Although the vaccine eradicated smallpox from the world in 1980, monkeypox continues to spread to Central and West African countries. It is a disease that is transmitted from infected animals to humans. According to the WHO, the incident occurred near tropical rainforests inhabited by animals carrying the virus. Monkeypox virus infection has been detected in squirrels, Gambian poached rats, dermis and some species of monkeys. The health agency also maintains that human-to-human transmission is quite limited.
“Transmission, when it occurs, can occur through bodily fluids, skin or internal mucosal surface lesions, such as mouth or throat, respiratory tract and contact with contaminants,” the WHO said.
Symptoms and treatment
According to the CDC, monkeypox starts with fever, headache, muscle aches, back pain and fatigue. It causes swelling of the lymph nodes (lymphadenopathy), which does not cause smallpox. The WHO underlines that it is important not to confuse monkeypox with chickenpox, measles, bacterial skin infections, scabies, syphilis and drug-related allergies.
“The lymph nodes in the neck and body become swollen and the infected person has a pre-existing high fever or a slowly progressive rash on the body, which usually starts in the mouth and is a bursting rash. It is thought to be transmitted to individuals through direct sexual contact, but research is still ongoing to confirm this, “Dr. Ladhani told Financial Express.com.
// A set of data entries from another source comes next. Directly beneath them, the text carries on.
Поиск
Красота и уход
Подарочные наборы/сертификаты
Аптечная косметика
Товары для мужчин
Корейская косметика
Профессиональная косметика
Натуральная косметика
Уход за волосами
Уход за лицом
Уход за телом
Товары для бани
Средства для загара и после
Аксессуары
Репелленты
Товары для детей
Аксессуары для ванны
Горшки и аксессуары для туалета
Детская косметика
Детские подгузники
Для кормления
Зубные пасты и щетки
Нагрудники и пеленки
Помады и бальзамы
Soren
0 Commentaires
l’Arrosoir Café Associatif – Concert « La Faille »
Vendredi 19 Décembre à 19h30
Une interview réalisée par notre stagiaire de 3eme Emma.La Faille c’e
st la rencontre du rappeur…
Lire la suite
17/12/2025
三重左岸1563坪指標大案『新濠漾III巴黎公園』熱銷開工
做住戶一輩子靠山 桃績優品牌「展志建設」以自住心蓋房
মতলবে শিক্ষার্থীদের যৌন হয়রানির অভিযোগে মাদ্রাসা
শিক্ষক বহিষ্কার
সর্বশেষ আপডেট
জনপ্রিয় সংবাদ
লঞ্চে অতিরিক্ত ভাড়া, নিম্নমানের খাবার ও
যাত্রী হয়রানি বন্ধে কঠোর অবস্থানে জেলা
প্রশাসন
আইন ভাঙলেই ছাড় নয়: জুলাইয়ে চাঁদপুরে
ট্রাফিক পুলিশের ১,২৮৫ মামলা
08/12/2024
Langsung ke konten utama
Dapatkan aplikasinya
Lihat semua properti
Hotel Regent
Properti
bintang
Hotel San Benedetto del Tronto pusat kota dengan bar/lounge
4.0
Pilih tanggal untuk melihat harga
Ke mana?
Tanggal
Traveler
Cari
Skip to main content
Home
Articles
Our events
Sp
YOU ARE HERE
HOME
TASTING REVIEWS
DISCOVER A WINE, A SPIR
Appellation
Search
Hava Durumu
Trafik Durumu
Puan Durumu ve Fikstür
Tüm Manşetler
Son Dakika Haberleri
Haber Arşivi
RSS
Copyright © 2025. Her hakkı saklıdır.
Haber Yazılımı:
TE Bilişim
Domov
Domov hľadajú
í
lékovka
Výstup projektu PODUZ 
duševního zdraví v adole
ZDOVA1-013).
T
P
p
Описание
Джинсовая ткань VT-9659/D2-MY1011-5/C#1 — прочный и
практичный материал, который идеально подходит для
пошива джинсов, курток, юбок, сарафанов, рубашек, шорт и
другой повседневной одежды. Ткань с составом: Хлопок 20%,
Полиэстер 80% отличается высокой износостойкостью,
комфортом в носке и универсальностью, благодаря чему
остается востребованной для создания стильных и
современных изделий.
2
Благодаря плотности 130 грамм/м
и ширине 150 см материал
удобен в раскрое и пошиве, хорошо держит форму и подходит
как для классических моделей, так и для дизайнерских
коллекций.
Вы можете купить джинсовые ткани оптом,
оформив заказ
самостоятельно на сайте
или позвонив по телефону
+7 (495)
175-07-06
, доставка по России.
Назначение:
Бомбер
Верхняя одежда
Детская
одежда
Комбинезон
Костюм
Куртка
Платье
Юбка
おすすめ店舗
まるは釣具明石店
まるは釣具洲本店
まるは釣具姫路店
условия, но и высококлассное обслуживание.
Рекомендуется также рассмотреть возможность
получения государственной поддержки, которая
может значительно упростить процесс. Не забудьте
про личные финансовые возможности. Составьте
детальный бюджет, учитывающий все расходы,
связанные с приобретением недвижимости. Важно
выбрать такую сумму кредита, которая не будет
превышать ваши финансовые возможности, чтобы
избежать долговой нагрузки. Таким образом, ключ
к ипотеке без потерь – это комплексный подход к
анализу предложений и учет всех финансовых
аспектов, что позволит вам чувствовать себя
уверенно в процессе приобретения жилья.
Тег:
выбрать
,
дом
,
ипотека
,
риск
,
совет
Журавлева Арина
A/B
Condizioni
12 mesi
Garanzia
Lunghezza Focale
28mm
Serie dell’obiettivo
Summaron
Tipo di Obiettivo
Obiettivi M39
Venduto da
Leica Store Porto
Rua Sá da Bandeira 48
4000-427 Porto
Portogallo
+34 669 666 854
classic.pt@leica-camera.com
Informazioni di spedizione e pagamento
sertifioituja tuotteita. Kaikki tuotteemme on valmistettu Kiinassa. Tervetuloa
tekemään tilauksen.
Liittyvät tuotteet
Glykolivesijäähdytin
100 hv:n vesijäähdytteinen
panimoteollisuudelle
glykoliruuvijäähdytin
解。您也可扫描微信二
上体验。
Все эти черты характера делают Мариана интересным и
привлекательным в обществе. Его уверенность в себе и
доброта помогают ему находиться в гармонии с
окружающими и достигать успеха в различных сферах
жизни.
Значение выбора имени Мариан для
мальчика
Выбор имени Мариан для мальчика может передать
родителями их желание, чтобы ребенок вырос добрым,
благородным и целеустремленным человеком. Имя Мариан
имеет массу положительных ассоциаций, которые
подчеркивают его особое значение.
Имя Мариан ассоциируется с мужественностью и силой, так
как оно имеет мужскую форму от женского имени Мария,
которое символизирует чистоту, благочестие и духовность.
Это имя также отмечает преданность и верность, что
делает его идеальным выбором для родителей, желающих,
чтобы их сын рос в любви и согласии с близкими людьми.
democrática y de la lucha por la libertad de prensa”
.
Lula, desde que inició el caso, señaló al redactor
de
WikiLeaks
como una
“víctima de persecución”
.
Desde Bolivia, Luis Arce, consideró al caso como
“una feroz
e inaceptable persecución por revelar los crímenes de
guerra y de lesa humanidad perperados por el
According to the WHO, the incubation period for monkeypox is usually 7-14 days but can be up to 5-21 days. Usually, within one to three days after the onset of the fever, the patient develops a rash on the face and spreads to other parts of the body. Furthermore, the stage of skin rash can last for 2 to 4 weeks, during which time the lesions become hard and painful, first filled with clear fluid and then with pus and then scab or crust is formed.
According to the WHO, the proportion of patients who died in registered cases varied from 0 to 11 percent and was higher among young children. There is still no safe, proven treatment for monkeypox. The WHO recommends adjuvant treatment depending on the symptoms. Awareness is important for infection prevention and control.
The first case of monkeypox
According to the CDC, the monkeypox infection was first discovered in 1958 after two outbreaks of pox-like disease in the colonies where monkeys were kept for research and hence the name ‘monkeypox’. Meanwhile, the first human case was recorded in the Democratic Republic of Congo (DRC) in 1970 during intense efforts to eradicate smallpox. According to the WHO, 15 countries on four continents have so far reported confirmed cases of monkeypox among humans.
Locally acquired cases have been confirmed in the DRC (which has the highest incidence of infections in the world), the Central African Republic, the Republic of the Congo, Gabon, Cameroon, Nigeria, C ডিte d’Ivoire, Liberia and Sierra Leone. Meanwhile, import cases have been found in South Sudan and Benin in Africa and in the United States, United Kingdom, Israel and Singapore.